Действительно болезнь, которую Суворов называл фликтеною, развивалась с каждым днем. Врачей первое время не было, и больной лечился, как надо думать, одною диетой; медицинская помощь явилась лишь в Кобрине и то по прошествии некоторого времени. По всей вероятности, в этом виноват был сам Суворов, который вообще не любил лечиться "латинскою кухней"; когда же домашние средства и диета оказались недостаточными, он вспомнил про подаренную ему Императрицей Екатериной "аптечку" и написал Хвостову, чтобы ее непременно разыскали и прислали.
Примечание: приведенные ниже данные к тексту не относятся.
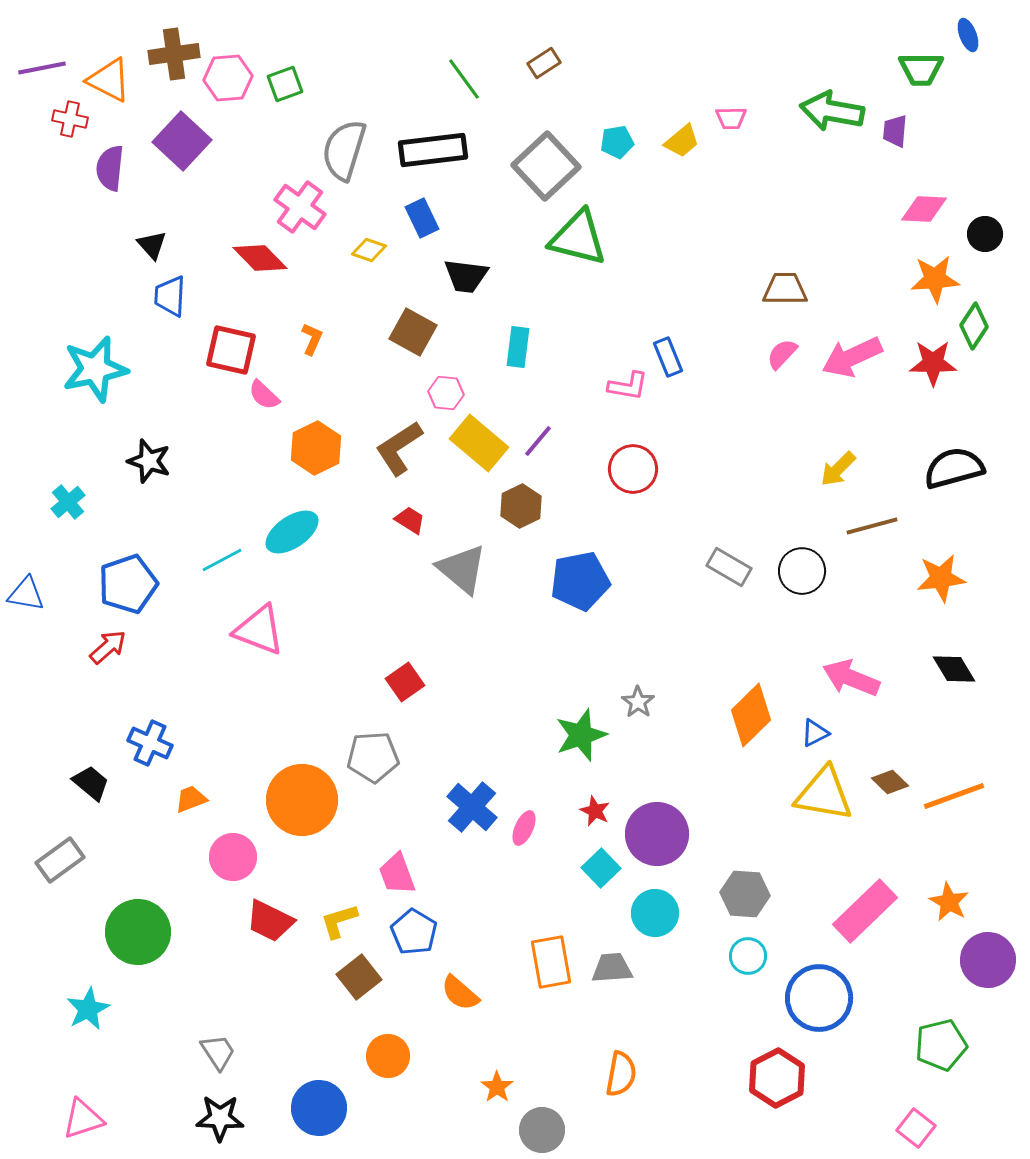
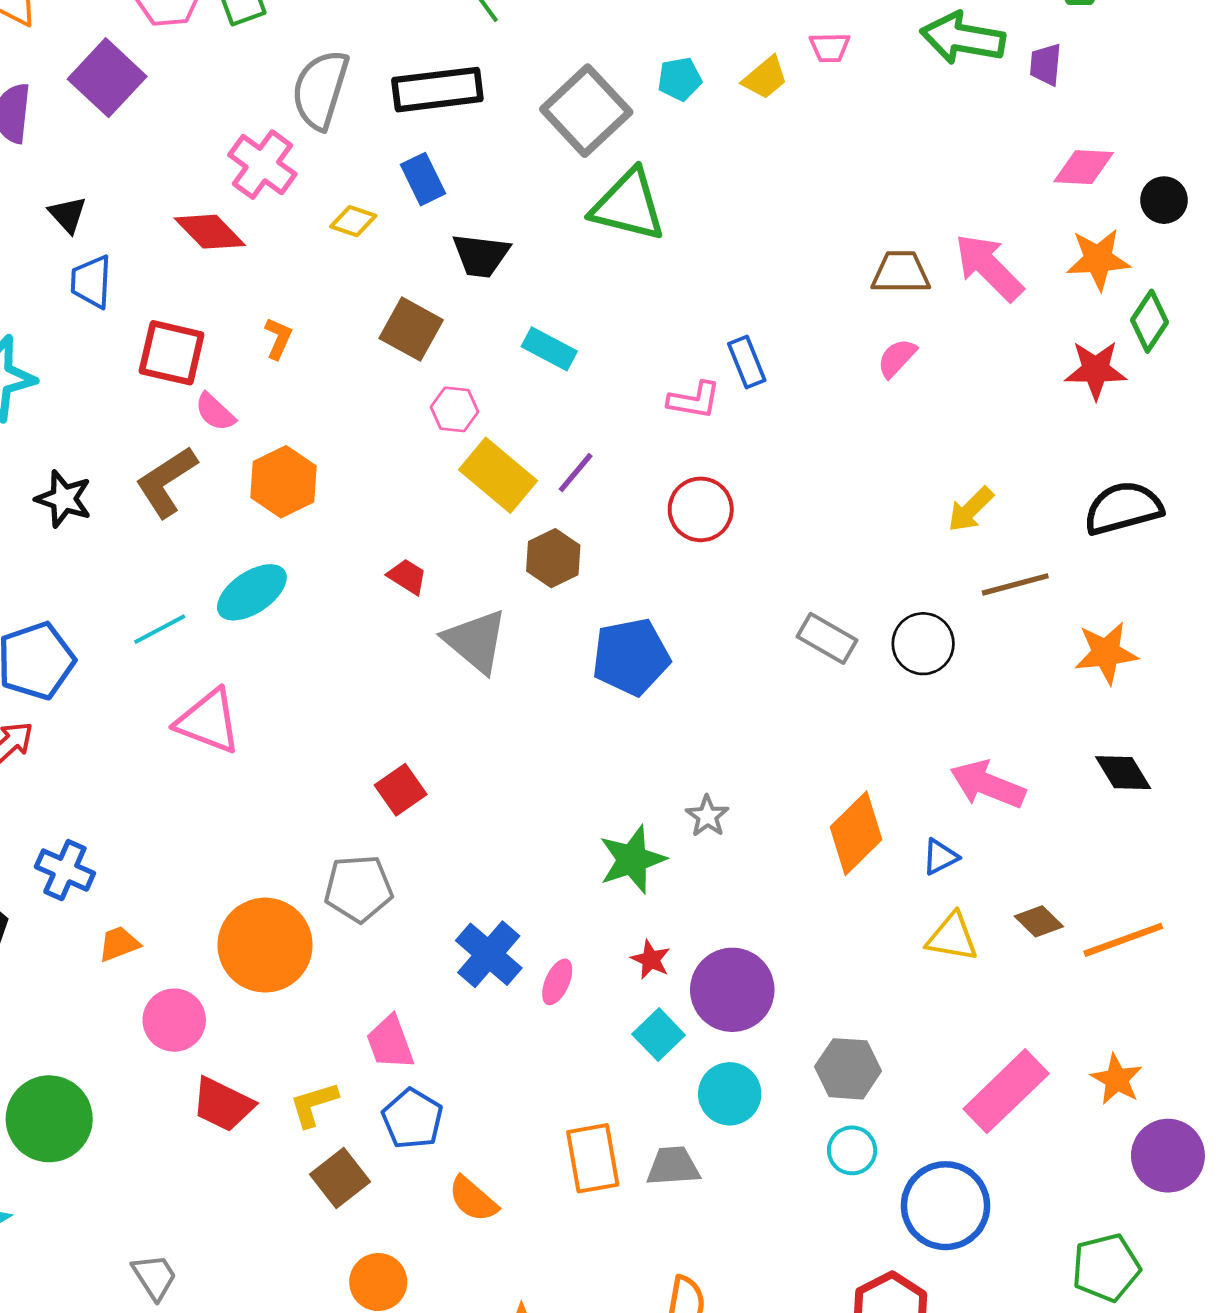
cyan rectangle: (518, 347) -> (549, 349), turned -69
pink arrow: (852, 357) -> (989, 267), moved, turned 70
brown L-shape: (399, 448) -> (166, 482), moved
yellow triangle: (824, 794) -> (952, 937), size x0.7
Впрочем, надежда на лечение даже с помощью "аптечки" была не велика; Суворов тут же говорит, что желает иметь при себе подарок покойной Императрицы только "для памяти". Как бы то ни было, по совету ли близких, или по собственному решению, Суворов пригласил к себе местных врачей; один приехал из Бреста, другой из Тересполя, третий оказался в числе ближайших помещиков; потом прибыло еще два военных врача. Суворов держался больше одного, Кернисона, местного землевладельца, который находился при нем безотлучно, днем и ночью, окружая его всевозможными попечениями и самым тщательным уходом. "Дружба его меня радикально избавила от смерти", писал он Ростопчину и просил ходатайства о награждении Кернисона чином титулярного советника. Хотя Кернисон на службе не состоял и никакого чина не имел, но Государь немедленно исполнил просьбу Суворова.

В бытность свою в Праге и вскоре по выезде оттуда, Суворов расстался почти со всеми своими родными и приближенными, которые разъехались в разные стороны, преимущественно в Петербург, по требованиям службы, так что при нем остались всего двое или трое, в том числе Багратион. Когда болезнь усилилась, Багратион поехал с донесением об этом к Государю, и в Кобрин прискакали посланные Государем сын Суворова и лейб-медик Вейкарт. Новый врач принялся за лечение, но больной его не слушался, спорил с ним и советовался с фельдшером Наумом. "Мне надобна деревенская изба, молитва (был пост), баня, кашица да квас", говорил Суворов врачу в ответ на упреки его за непослушание: "ведь я солдат". Вейкарт на это возражал, что он, Суворов, не солдат, а генералиссимус. "Правда", отвечал Суворов: "но солдат с меня пример берет". Однако, было ли то естественным фазисом болезни, или Вейкарту удалось в некоторой степени переубедить больного, только состояние Суворова стало несколько улучшаться. Князь Аркадий сначала доносил Государю о своем отце в выражениях неопределенных, говоря между прочим, что Вейкарт рассчитывает скорее на улучшение, чем на ухудшение; но потом стал писать, что болезнь проходит, велика только слабость, которая однако не мешает вскоре (после 15 марта) тронуться в дальнейший путь 4.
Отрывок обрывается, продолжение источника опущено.